I had the good fortune to be in Ubud during a day when the Hindu holy men read that it was a "good day." Why? Well, on the days deemed good and holy, people can be cremated with Bali Hindu ceremony. And luckily, there were some dead people that needed burnin'.
To the Hindu of Bali (and probably other Hindu, I'm just ignorant of them), the body is a shell for the soul and upon death, must be cremated in an elaborate ceremony befitting the ancestral spirit. The whole community can get involved depending on the significance of the person creating a spectacular event where hundreds or thousands of people are involved.
The body of the deceased is kept in the home until it is to be cremated, on a day that the holy men read is to be holy. Then, the body is carried in a tall, intricately detailed, golden multi-tiered pyre made of bamboo and covered in paper, tinsel, silk, cloth, mirrors and flowers. The pyre is carried by a ton of men (I'd guess at least a hundred in the example I saw) on a bamboo structure to the cemetery in a procession.

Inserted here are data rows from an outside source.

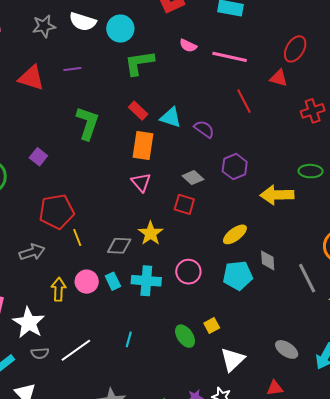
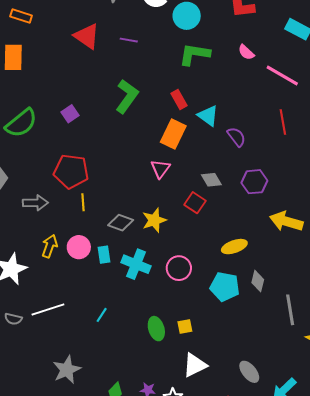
gray semicircle: (40, 353) -> (13, 319), moved

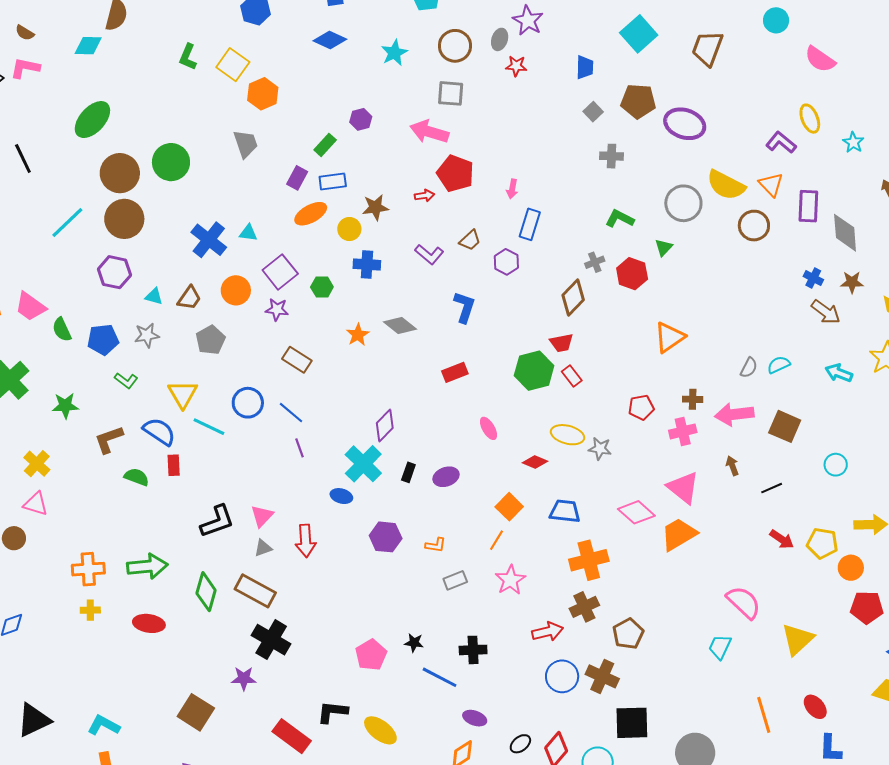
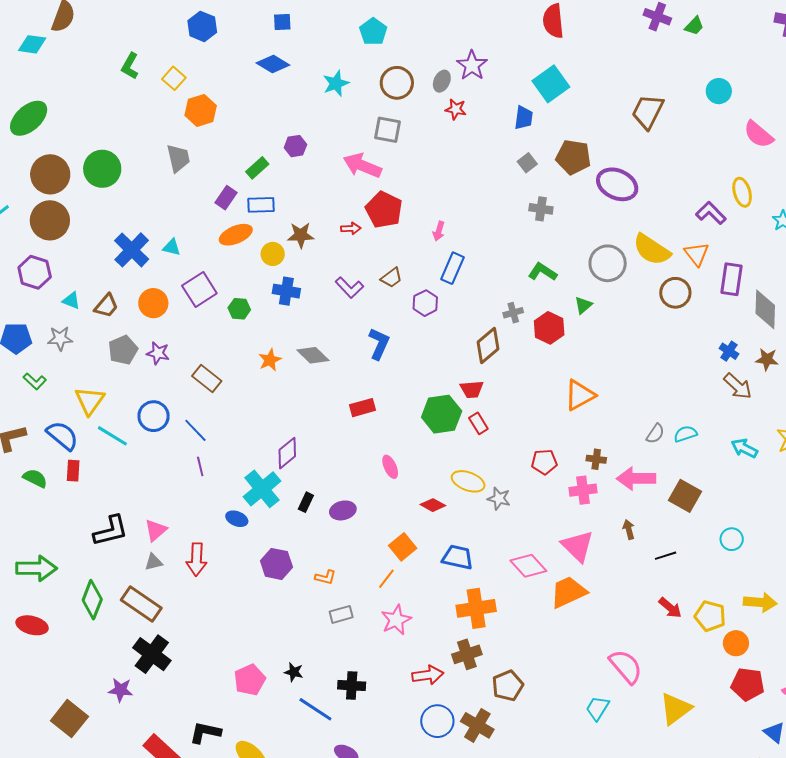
cyan square: (639, 34) -> (551, 84), moved
yellow square: (233, 65) -> (174, 78), size x0.7
purple star: (277, 309) -> (158, 353), moved

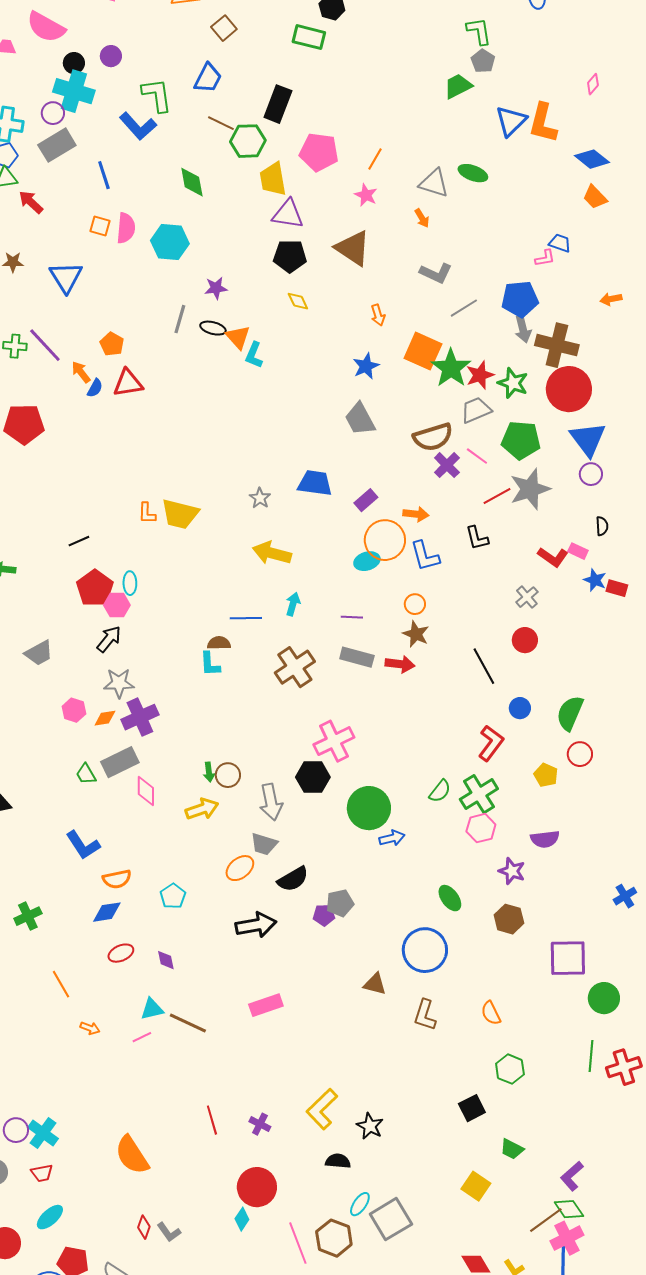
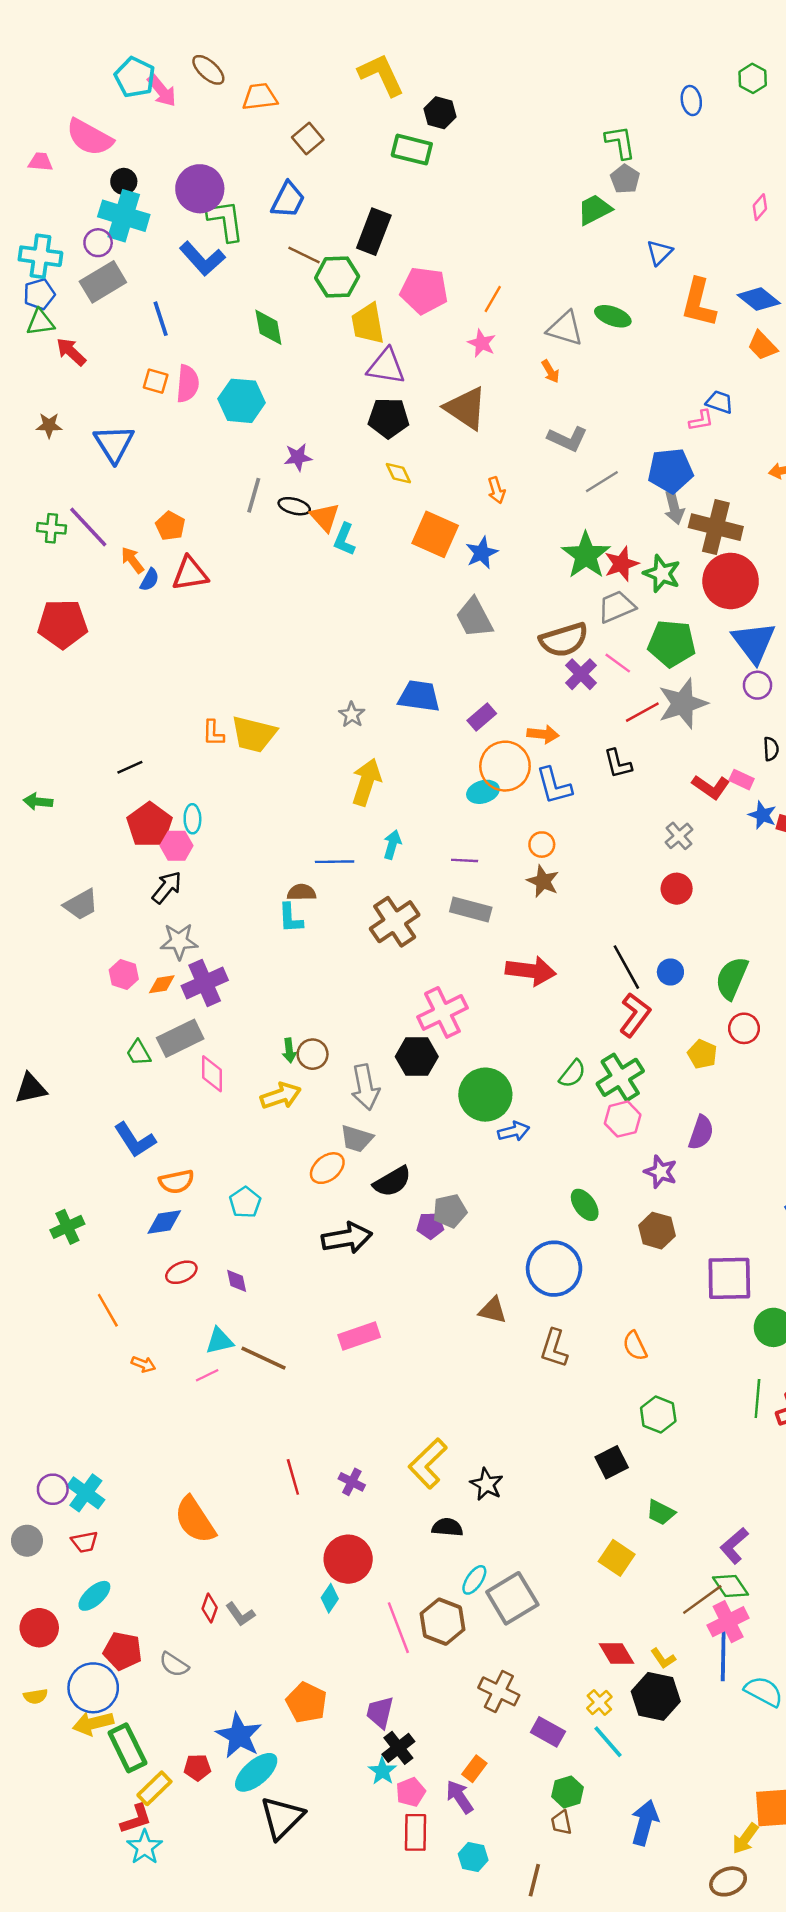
purple circle: (111, 56) -> (200, 189), moved, size x1.8
blue triangle: (511, 121) -> (659, 252), size x0.7
orange L-shape: (543, 123) -> (699, 303), moved
orange square: (423, 351) -> (435, 534), moved
yellow arrow: (272, 553) -> (366, 782), turned 93
red arrow: (400, 664) -> (531, 971), moved, size x1.4
black line: (484, 666) -> (626, 967), moved
purple semicircle: (545, 839) -> (701, 1133), turned -64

Apparently, the procession to the cemetery is designed to confuse the corpse so it cannot find it's way back home. This confusion is done by the men shaking the tower, running it in circles, simulating wars with it, hurling water at it, yelling at it and generally rough handling it. And all the while there is a high priest clinging onto the side of the tower trying throw holy water on bystanders. Then, behind the pyre and it's group of carriers is a band making all kinds of noise with cymbals, gongs and singing. The whole thing is quite a spectacle.
Once the tower reaches the cremation site, in this case at the cemetery inside the Sacred Monkey Forest, the body is moved from the pyre to a giant funeral sarcophagus that was carried by another group of men just in front of the pyre down to cemetery also being confused in the same manner as the. After the body is put into the sarcophagus, the thing is stuffed with all kinds of belongings and other things before everything is set on fire. The type of sarcophagus reflects the status of the person getting cremated, with a black bull being the highest status. Then the size of the tower and sarcophagus further reflect the status and wealth of the body.
On Sunday the 3rd of October, there were two people who were to be cremated. I sat and waited for them to arrive at the Sacred Monkey Forest, where I watched them get run on down behind a fire truck spraying water on the group the whole way down the road. Also, the people getting cremated were important people, so their sarcophagi were giant black bulls, one of which was probably 20 feet tall. When the men got to the forest though, the bamboo structures supporting the bulls and towers were too wide to enter, so another group of men had towhip out their hand saws and cut off a bunch of length from either side of the platform.
Once inside the cemetery, they place the bulls each under a big tent-like bamboo structure, and place the pyres behind them. They backs of the bulls were cut open along pre-arranged lines, and then I got to watch as the bodies were transferred. Once the bodies were transferred, some priests stuff belongings and other things into the bulls before they light them all on fire.
At the end it was really unique that I got to witness this, especially since it doesn't happen particularly often and the timing of the visit has to be right. Also, it was very weird, and a little unsettling, to watch two bodies get moved into the bulls and then lit on fire, right in front of me. Granted, I want to be cremated too, but I'm not expecting anybody to be watching.
For anybody who is going to be in Ubud near the end of October, there is supposedly a person of royalty that is getting cremated. It is supposed to draw people from all over Bali to see it. If you are in the area, you have to go and see it.